High-throughput screening identification of two molecules as potential approaches for treating a form of limb-girdle muscular dystrophy (LGMD-R2)

I-Stem, Genethon and the Institute of Myology, laboratories of the Institute of Biotherapies created by the AFM-Telethon have collaborated on work recently published in the British Journal of Pharmacology of March 19th. Their objective: to identify a pharmacotherapy to treat LGMD-R2, a form of limb-girdle myopathy.

LGMD-R2 is caused by a loss of function of dysferlin, a transmembrane protein essential for muscle cell membrane repair mechanisms.

Led by Celine Bruge from Xavier Nissan’s team at I-Stem, this study began with the development of a high-throughput in vitro screening test using immortalized myoblasts, disease models produced by the MyoLine platform of the Institute of Myology. This test made it possible to select molecules from a library of 2,239 drugs and bioactive compounds that have already been clinically approved. Among these, saracatinib and bazedoxifene emerged as potential candidates to be repositioned for patients with LGMD R2 who carry the L1341P missense mutation of the DYSF gene.

Once these two candidates had been identified, Emilie Pellier from the I-Stem team carried out a functional characterization of these molecules. This analysis showed the protective effect of these two drugs on the plasma membrane of muscle cells expressing this misfolded form of dysferlin. Only bazedoxifene was able to protect those cells expressing other mutations of the same gene. Finally, Anthony Brureau and Nathalie Bourg from Isabelle Richard’s team at Genethon showed that bazedoxifene had an additional protective effect ex vivo on the muscle fibers of mice in which the gene encoding dysferlin had been inactivated.

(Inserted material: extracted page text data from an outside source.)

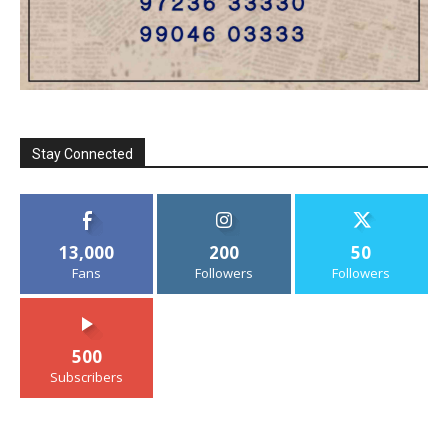
Stay Connected
13,000
200
50
Fans
Followers
Followers
500
Subscribers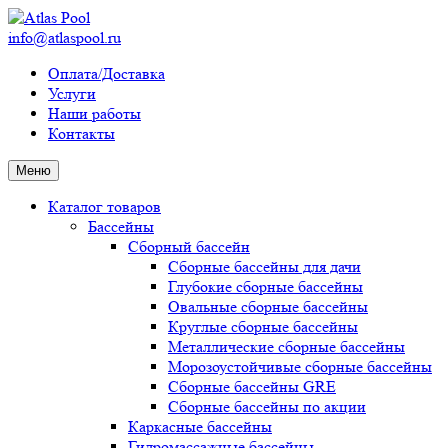
info@atlaspool.ru
Оплата/Доставка
Услуги
Наши работы
Контакты
Меню
Каталог товаров
Бассейны
Сборный бассейн
Сборные бассейны для дачи
Глубокие сборные бассейны
Овальные сборные бассейны
Круглые сборные бассейны
Металлические сборные бассейны
Морозоустойчивые сборные бассейны
Сборные бассейны GRE
Сборные бассейны по акции
Каркасные бассейны
Гидромассажные бассейны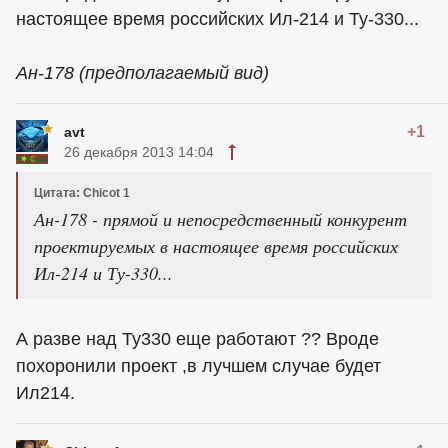
настоящее время российских Ил-214 и Ту-330...
Ан-178 (предполагаемый вид)
+1
avt
26 декабря 2013 14:04
Цитата: Chicot 1
Ан-178 - прямой и непосредственный конкурент
проектируемых в настоящее время российских
Ил-214 и Ту-330...
А разве над Ту330 еще работают ?? Вроде
похоронили проект ,в лучшем случае будет
Ил214.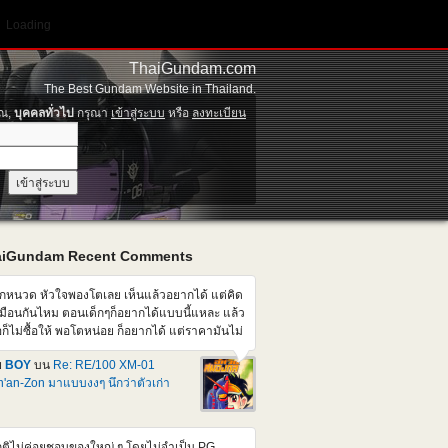
Loading
ThaiGundam.com
The Best Gundam Website in Thailand.
ุณ,
บุคคลทั่วไป
กรุณา
เข้าสู่ระบบ
หรือ
ลงทะเบียน
aiGundam Recent Comments
็กหนวด หัวใจพองโตเลย เห็นแล้วอยากได้ แต่คิด
มือนกันไหม ตอนเด็กๆก็อยากได้แบบนี้แหละ แล้ว
อก็ไม่ซื้อให้ พอโตหน่อย ก็อยากได้ แต่ราคามันไม่
มือนตอนเด็กๆแล้วสิ แต่คนที่บ้านก็อาจจะไม่ให้
ย
BOY
บน
Re: RE/100 XM-01
้ออีก เศร้าเคล้าน้ำตา
'an-Zon มาแบบงงๆ นึกว่าตัวเก่า
ติไม่ค่อยชอบของใหญ่ ๆ โดยไม่จำเป็น PG ,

These results suggest the therapeutic potential of these two approaches, which remains to be confirmed: one with saracatinib for LGMD R2 with an L1341P mutation, the other with bazedoxifene for patients with LGMD R2, regardless of the dysferlin gene mutation. It is important to emphasize that these results are still preliminary. Long and costly in vivo studies will still be necessary to validate these approaches and determine whether they could, in the long term, lead to confirmed therapeutic solutions for patients with LGMD R2.